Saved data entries
- - - - -

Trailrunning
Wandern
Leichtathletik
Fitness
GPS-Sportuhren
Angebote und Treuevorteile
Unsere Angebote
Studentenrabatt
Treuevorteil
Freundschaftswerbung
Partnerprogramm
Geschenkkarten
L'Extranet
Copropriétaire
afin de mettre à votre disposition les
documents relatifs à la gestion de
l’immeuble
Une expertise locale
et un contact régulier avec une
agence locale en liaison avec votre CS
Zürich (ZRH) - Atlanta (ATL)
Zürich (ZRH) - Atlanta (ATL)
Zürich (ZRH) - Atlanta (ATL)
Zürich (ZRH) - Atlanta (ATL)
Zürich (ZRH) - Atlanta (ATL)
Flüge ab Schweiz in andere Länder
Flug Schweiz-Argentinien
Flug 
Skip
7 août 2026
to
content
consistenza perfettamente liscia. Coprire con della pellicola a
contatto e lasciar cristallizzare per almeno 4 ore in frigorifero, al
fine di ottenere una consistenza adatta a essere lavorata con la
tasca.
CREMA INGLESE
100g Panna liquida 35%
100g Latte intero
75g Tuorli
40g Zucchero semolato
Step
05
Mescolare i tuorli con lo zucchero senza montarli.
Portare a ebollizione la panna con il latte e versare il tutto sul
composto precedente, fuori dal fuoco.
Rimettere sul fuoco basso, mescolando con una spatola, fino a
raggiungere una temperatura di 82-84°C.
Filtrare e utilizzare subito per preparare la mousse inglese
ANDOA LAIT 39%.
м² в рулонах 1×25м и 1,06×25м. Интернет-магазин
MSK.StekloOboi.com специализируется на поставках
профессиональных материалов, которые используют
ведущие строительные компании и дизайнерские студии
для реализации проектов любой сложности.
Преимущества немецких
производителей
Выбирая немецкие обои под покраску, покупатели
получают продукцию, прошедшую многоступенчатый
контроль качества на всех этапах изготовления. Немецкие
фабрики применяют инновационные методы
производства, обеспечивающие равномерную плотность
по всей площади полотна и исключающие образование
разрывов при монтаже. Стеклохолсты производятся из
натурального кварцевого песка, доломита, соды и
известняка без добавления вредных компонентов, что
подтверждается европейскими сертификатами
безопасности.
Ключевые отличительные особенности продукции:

- - - - -

**TASK TO COMPLETE**
Reproduce, character for character, only the lines of the preceding data that start at the line with "м² в рулонах" and end at the line with "получают продукцию, прошедшую", both included.

**ANSWER BOX**
м² в рулонах 1×25м и 1,06×25м. Интернет-магазин
MSK.StekloOboi.com специализируется на поставках
профессиональных материалов, которые используют
ведущие строительные компании и дизайнерские студии
для реализации проектов любой сложности.
Преимущества немецких
производителей
Выбирая немецкие обои под покраску, покупатели
получают продукцию, прошедшую многоступенчатый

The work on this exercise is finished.